__Assignment__
The answer must consist solely of the lines from the line with "Afvis (1222, 1328)" to the final line of the data below, reproduced exactly, pictures omitted.

__Task input__
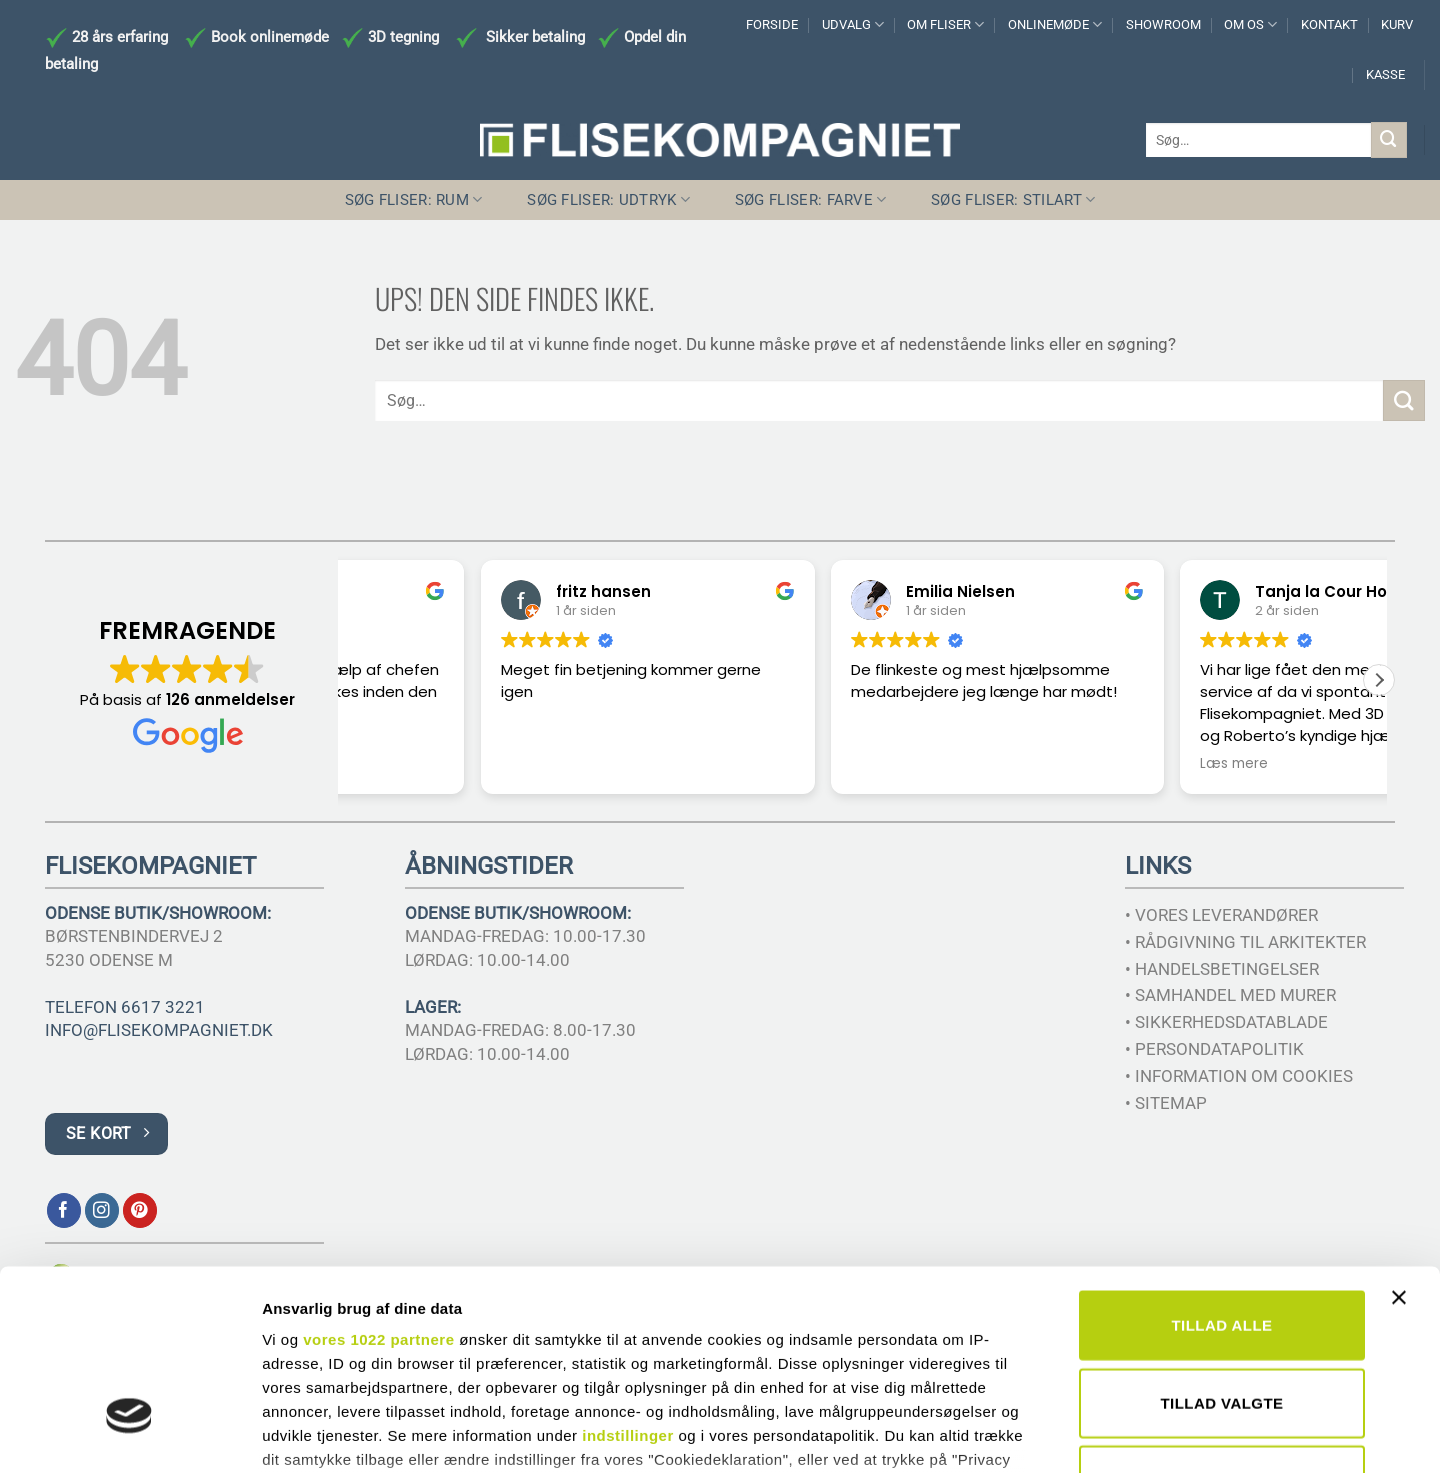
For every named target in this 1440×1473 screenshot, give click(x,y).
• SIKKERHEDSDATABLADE (1226, 1022)
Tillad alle (1221, 1173)
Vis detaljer (1039, 1433)
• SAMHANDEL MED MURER (1230, 995)
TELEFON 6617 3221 (125, 1007)
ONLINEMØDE (1055, 24)
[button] (1379, 680)
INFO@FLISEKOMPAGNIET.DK (159, 1030)
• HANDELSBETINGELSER (1222, 969)
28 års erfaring (118, 37)
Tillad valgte (1221, 1250)
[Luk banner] (1404, 1158)
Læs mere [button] (1099, 764)
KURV (1397, 24)
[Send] (1389, 139)
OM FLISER (945, 24)
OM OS (1250, 24)
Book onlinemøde (272, 37)
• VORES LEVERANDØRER (1221, 915)
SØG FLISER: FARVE (811, 199)
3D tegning (403, 37)
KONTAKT (1329, 24)
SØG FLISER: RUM (414, 199)
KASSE (1385, 74)
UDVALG (853, 24)
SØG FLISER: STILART (1013, 199)
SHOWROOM (1163, 24)
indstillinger (628, 1283)
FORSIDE (772, 24)
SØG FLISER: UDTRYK (608, 199)
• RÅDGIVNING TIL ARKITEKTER (1245, 942)
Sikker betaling (535, 37)
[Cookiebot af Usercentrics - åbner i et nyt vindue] (129, 1434)
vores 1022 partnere (378, 1187)
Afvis (1222, 1328)
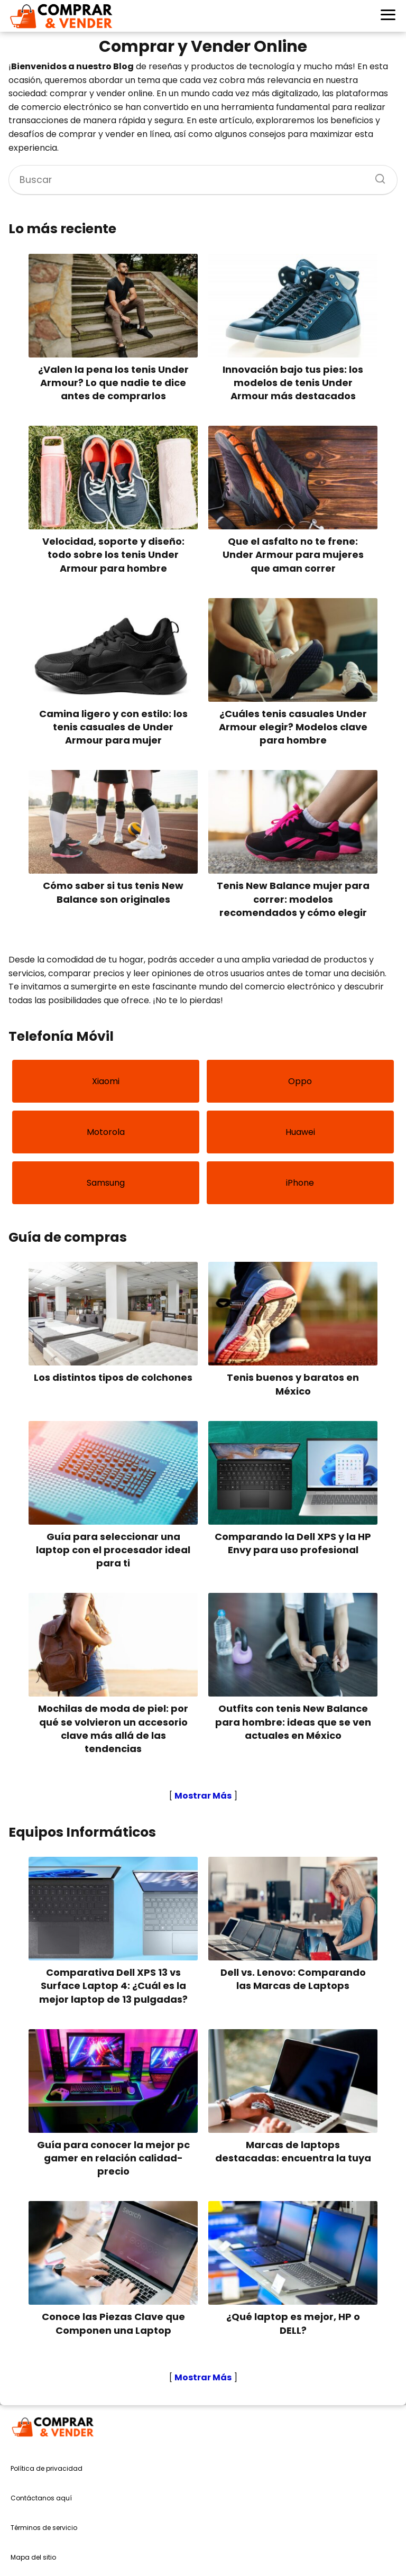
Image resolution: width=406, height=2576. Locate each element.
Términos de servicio (44, 2527)
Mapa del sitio (33, 2557)
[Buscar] (376, 175)
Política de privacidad (46, 2468)
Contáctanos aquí (41, 2498)
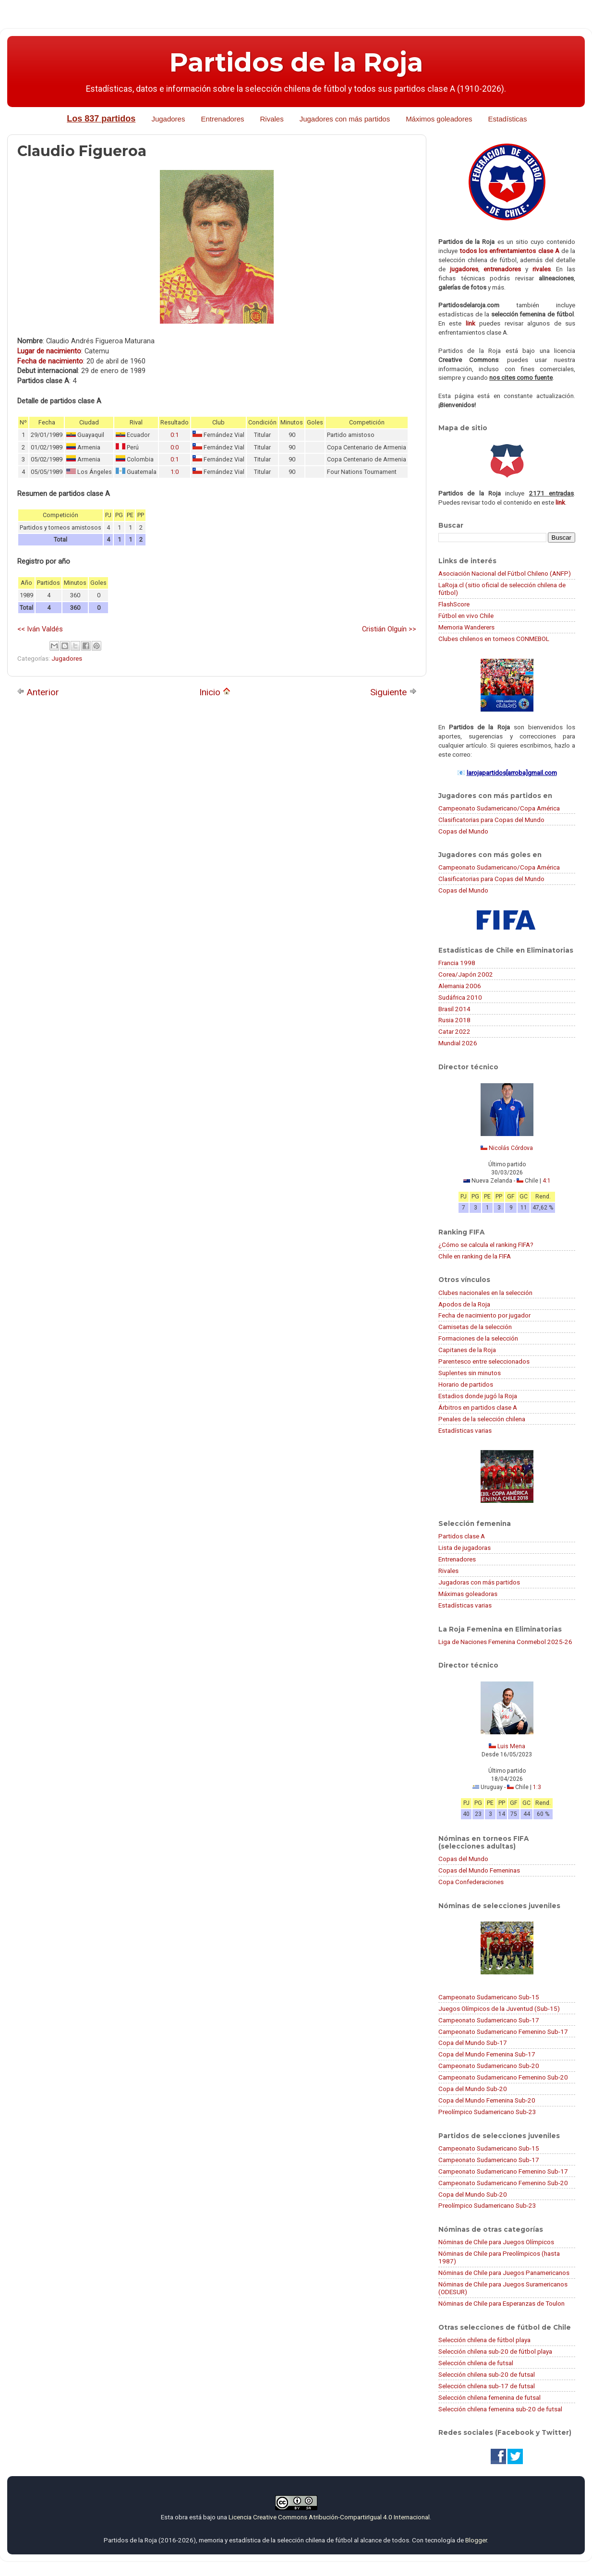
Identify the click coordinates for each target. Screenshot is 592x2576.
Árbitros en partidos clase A (477, 1407)
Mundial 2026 (457, 1043)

__Reply__
Afvis (1222, 1328)
Image resolution: width=406, height=2576. Locate each element.
Términos de servicio (44, 2527)
Mapa del sitio (33, 2557)
[Buscar] (376, 175)
Política de privacidad (46, 2468)
Contáctanos aquí (41, 2498)
Identify the click coordinates for each target. Screenshot is 592x2576.
Árbitros en partidos clase A (477, 1407)
Mundial 2026 (457, 1043)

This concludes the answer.